Stacks

Introduction

The purpose of building an index to a set of data is to provide a means of locating elements in the set without performing a linear search. One method of doing this is hashing.

Hashing is the process of transforming the key for a data record into an an address for it. In the ideal case, each key is a direct address for the record. In our case, if the key was the record number, this would be true. This would require one slot in the index for each possible record, even if not all possible records were in the database.

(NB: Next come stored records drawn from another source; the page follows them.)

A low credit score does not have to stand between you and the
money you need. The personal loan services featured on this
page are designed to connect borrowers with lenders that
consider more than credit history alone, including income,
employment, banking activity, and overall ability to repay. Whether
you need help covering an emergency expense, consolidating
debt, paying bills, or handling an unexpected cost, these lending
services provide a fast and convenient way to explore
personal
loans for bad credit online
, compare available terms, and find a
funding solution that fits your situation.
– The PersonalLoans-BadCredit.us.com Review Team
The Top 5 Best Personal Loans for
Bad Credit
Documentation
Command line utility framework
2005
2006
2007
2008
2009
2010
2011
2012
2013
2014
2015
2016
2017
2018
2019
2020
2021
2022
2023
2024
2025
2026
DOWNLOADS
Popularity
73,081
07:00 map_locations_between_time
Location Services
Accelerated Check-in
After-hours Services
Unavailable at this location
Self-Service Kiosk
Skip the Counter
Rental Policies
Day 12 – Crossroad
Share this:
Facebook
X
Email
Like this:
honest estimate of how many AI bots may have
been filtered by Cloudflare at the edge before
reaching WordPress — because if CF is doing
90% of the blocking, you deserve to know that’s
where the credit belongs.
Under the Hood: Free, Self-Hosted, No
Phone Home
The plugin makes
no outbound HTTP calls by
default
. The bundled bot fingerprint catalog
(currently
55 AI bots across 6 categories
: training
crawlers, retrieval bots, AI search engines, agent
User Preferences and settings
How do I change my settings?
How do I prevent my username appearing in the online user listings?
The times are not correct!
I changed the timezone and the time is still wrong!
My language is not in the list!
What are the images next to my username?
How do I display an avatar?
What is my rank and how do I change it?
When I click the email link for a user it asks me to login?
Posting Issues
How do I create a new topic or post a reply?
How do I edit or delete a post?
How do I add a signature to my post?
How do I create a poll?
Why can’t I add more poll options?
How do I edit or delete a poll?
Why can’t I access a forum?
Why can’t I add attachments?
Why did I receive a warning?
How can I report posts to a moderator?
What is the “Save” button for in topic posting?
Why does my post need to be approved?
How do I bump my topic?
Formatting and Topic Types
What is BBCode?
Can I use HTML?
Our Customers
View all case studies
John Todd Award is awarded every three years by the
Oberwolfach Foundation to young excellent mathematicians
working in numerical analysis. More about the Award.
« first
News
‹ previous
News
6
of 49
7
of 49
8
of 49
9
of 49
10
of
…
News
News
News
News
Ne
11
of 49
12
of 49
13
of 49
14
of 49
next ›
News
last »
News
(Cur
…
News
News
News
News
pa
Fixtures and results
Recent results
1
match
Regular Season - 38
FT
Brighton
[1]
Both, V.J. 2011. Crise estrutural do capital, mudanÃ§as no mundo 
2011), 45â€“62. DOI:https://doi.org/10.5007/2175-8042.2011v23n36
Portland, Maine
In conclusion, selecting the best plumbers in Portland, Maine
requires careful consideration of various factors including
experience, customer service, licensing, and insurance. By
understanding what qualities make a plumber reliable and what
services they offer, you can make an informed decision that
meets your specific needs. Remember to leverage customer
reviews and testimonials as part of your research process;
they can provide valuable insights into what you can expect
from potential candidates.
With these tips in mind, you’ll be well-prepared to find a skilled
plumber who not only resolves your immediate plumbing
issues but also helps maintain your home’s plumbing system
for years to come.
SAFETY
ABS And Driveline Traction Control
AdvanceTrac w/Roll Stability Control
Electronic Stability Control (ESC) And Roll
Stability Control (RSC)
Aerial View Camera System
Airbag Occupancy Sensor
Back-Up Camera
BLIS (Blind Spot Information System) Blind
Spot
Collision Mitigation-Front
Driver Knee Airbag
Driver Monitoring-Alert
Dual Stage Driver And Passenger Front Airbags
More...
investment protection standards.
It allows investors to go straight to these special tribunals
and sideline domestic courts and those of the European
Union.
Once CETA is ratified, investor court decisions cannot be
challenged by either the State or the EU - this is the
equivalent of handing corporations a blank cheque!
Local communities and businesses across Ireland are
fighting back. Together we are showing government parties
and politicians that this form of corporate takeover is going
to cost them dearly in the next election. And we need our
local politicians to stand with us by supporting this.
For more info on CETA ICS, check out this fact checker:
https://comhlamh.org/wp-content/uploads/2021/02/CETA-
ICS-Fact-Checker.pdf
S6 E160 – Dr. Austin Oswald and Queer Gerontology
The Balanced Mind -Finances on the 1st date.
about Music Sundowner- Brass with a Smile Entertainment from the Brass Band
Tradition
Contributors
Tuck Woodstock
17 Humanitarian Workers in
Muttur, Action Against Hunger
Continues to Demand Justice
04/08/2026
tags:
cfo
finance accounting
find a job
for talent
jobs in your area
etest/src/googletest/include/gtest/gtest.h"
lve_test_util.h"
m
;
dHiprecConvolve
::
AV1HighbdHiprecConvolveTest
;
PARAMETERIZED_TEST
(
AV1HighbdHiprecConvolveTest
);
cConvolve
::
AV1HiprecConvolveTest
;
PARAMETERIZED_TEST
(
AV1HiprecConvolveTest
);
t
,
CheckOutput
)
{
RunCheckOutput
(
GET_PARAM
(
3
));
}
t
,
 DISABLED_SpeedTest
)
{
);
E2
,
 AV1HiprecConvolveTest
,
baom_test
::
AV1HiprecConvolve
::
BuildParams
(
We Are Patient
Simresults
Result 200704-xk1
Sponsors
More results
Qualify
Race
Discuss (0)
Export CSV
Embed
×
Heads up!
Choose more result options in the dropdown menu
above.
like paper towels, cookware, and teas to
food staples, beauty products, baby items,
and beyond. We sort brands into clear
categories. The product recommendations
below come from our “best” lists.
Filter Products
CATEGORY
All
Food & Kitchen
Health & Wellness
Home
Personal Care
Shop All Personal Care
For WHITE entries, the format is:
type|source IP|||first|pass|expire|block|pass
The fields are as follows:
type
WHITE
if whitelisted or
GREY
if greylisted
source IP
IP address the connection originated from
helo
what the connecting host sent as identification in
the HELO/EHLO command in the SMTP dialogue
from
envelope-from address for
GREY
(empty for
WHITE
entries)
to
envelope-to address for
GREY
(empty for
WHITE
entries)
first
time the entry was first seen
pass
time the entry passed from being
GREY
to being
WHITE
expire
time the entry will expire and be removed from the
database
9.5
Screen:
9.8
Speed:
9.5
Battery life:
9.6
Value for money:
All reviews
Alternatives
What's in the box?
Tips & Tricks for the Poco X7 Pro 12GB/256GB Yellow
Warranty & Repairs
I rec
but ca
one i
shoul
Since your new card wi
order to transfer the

Generally, the hashing process involves transforming the key value into a number. This number is an index into a table that contains the address for the record. The transformation is one way. The hash value cannot be deciphered into a unique key. The transformation is many to one. The goal is to compress the space of possible keys into the space of hash values. For example, if the transformation or hash function, involves taking the key value modulo 13, then the range of key values is compressed into the integers 0 through 12.

Key Hashes to

1 1 1

2 10 10

3 13 0

4 14 1

5 998 10

	Key	Hashes to
1	1	1
2	10	10
3	13	0
4	14	1
5	998	10

The hash value is used as an index into the hash table.

When two keys, such as those in lines 1 and 4, have the same hash value, they are said to collide.

The goal of a hashing algorithm is to minimize collisions. Since this can't be reduced to zero, it must provide a means of handling the collisions.

Hash Tables

The hash table contains the information needed to resolve a hashed key into an address. The hash value is the index in the hash table where this information is kept. In our case, this will probably be both the key value and the disk address (or record number) of the record that contains the key. The entries in the table are initialized to a value that is outside the key space. This allows the algorithm to detect an empty slot.

Hashing Functions

A good hashing function produces a large compression of the space of key values, is easy to implement and fast to run. It should also produces a fairly even distribution of collisions. For our purposes, we will convert the key string to an integer and then use the modulo operator to reduce the space. A good rule of thumb is to use a prime number as the modulo base.

Collision Techniques

There are a large number of algorithms to deal with collisions. We will look at two general classes of them.

Open Address

Open address techniques search the table systematically to find an open slot to put the new key in. There are a number of search methods. In linear probing after a collision is detected, the algorithm looks linearly through the table until it finds an open slot. When a lookup is done, the key is hashed and the table searched in a similar way to find the entry. On problem with this mechanism is when a number of keys hash to the same value. Then, the collision chain from this value could take up slots that other keys hash to.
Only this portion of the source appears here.